Tuesday, December 3, 2013

God Still Loves a Freaked Out Woman


Ever have one of those days when you felt like the world was crashing around you?  I immediately go into to the ‘where did I go wrong’ mode. which takes me to Matthew 25:23
“The master said, ‘Well done, my good and faithful servant. You have been faithful in handling this small amount, so now I will give you many more responsibilities. Let’s celebrate together!’Matthew 25:23
And a voice from heaven said, “This is my Son, whom I love; with him I am well pleased.” Matthew 3:17
Then more panic- I know it is not true, but I think that God is pleased with me and  loves me more when I am “sane”, so how can He care for this crazy freaked out woman?  I clearly have not been faithful in handling the small stuff. How can I possibly think I can minister to others when I cannot even minister to myself? Why would God give me more responsibilities?  Uggg. The old stories start playing in my head until I am worked up into a full emotional mess.  I hate when that happens.  Sound familiar?  Maybe you have been there too, just don’t go overboard like I tend to do. 
So where do I go wrong?  First remembering who or should I say forgetting who I am.  Through Christ, God has given us all a new identity.  We tend to look to our surroundings, jobs, family, and activities to determine who we are; hoping these things will please others or even God. We are a vulnerable species, we humans, often needing reassurance to feel fore-filled.
But we have power over all these things through Jesus Who loves us so much. 38 For I know that nothing can keep us from the love of God. Death cannot! Life cannot! Angels cannot! Leaders cannot! Any other power cannot! Hard things now or in the future cannot! 39 The world above or the world below cannot!

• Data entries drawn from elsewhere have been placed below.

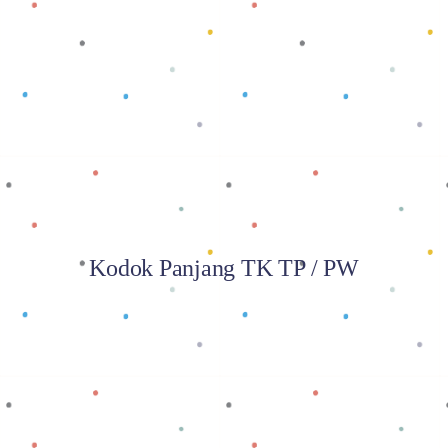
Baca selengkapnya
Kodok Panjang TK TP / PW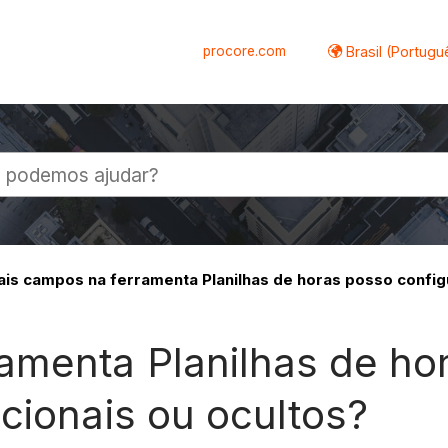
procore.com
Brasil (Portugu
al
is campos na ferramenta Planilhas de horas posso configu
amenta Planilhas de ho
cionais ou ocultos?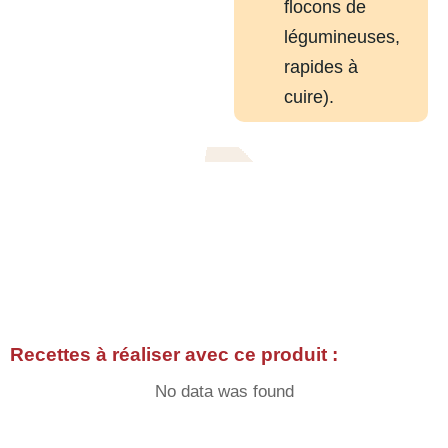
flocons de
légumineuses,
rapides à
cuire).
Recettes à réaliser avec ce produit :
No data was found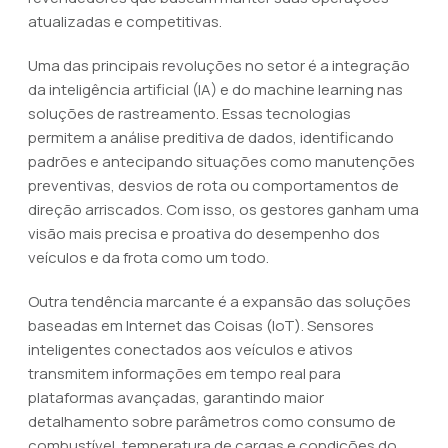
atualizadas e competitivas.
Uma das principais revoluções no setor é a integração
da inteligência artificial (IA) e do machine learning nas
soluções de rastreamento. Essas tecnologias
permitem a análise preditiva de dados, identificando
padrões e antecipando situações como manutenções
preventivas, desvios de rota ou comportamentos de
direção arriscados. Com isso, os gestores ganham uma
visão mais precisa e proativa do desempenho dos
veículos e da frota como um todo.
Outra tendência marcante é a expansão das soluções
baseadas em Internet das Coisas (IoT). Sensores
inteligentes conectados aos veículos e ativos
transmitem informações em tempo real para
plataformas avançadas, garantindo maior
detalhamento sobre parâmetros como consumo de
combustível, temperatura de cargas e condições do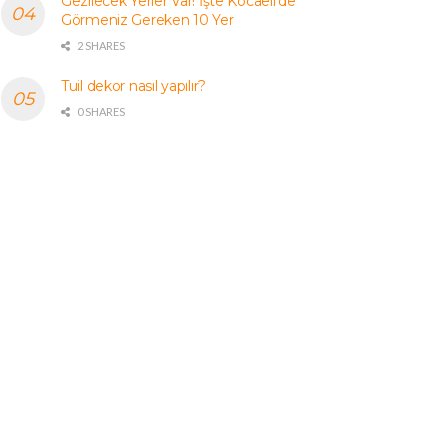
Gezilecek Yerler Var! İşte Kocaeli’de
Görmeniz Gereken 10 Yer
2 SHARES
Tuil dekor nasıl yapılır?
0 SHARES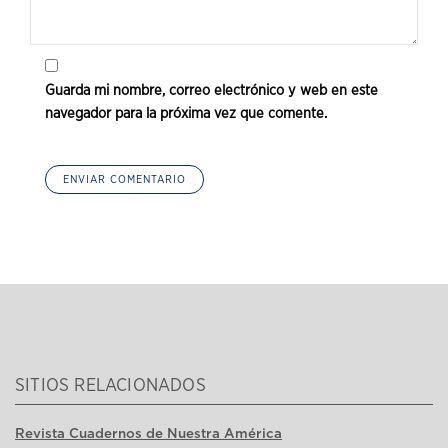
Guarda mi nombre, correo electrónico y web en este
navegador para la próxima vez que comente.
SITIOS RELACIONADOS
Revista Cuadernos de Nuestra América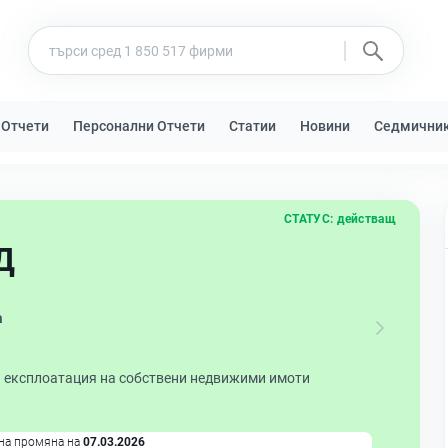
 Отчети
Персонални Отчети
Статии
Новини
Седмични
СТАТУС:
действащ
Д
а
и експлоатация на собствени недвижими имоти
на промяна на
07.03.2026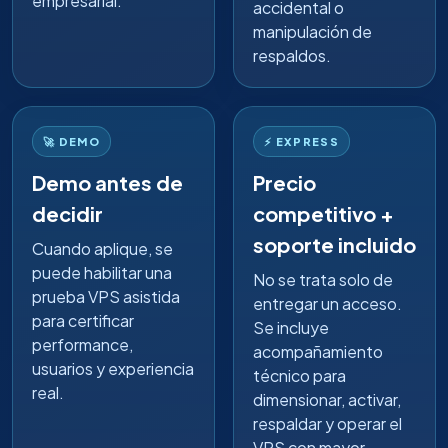
empresarial.
accidental o
manipulación de
respaldos.
🚀 DEMO
⚡ EXPRESS
Demo antes de
Precio
decidir
competitivo +
soporte incluido
Cuando aplique, se
puede habilitar una
No se trata solo de
prueba VPS asistida
entregar un acceso.
para certificar
Se incluye
performance,
acompañamiento
usuarios y experiencia
técnico para
real.
dimensionar, activar,
respaldar y operar el
VPS con mayor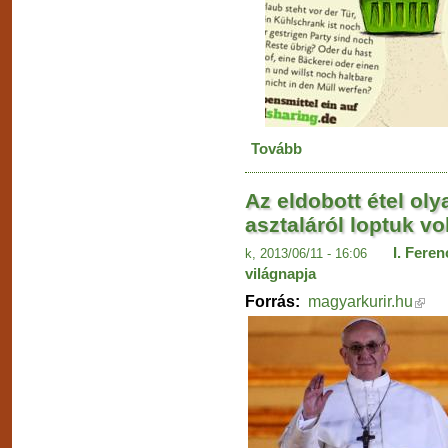
Tovább
Az eldobott étel ol
asztaláról loptuk vo
I. Fere
k, 2013/06/11 - 16:06
világnapja
Forrás:
magyarkurir.hu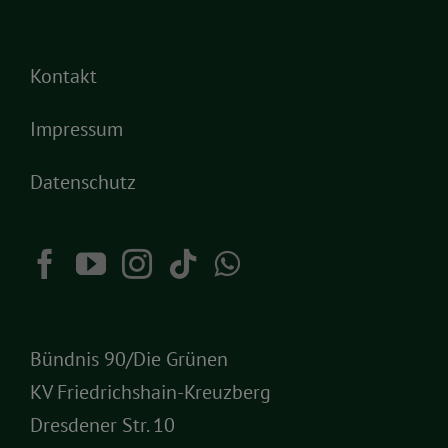
Kontakt
Impressum
Datenschutz
Bündnis 90/Die Grünen
KV Friedrichshain-Kreuzberg
Dresdener Str. 10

Any other living thing cannot keep us away from the love of God which is ours through Christ Jesus our Lord.  Romans  8:37-39 NLV
That is my reassurance. I need to get this verse deep into my heart so that it is available when I feel that freaky woman coming out; I have power over her through Jesus who loves me.  I will listen for God to say “You are my daughter whom I love and am pleased.” He loves me  and is pleased with me; not because of my activities and performance, but unconditionally  just as I am, faults and all.  He knows I am a work in progress.  Not because I deserve it, just given freely.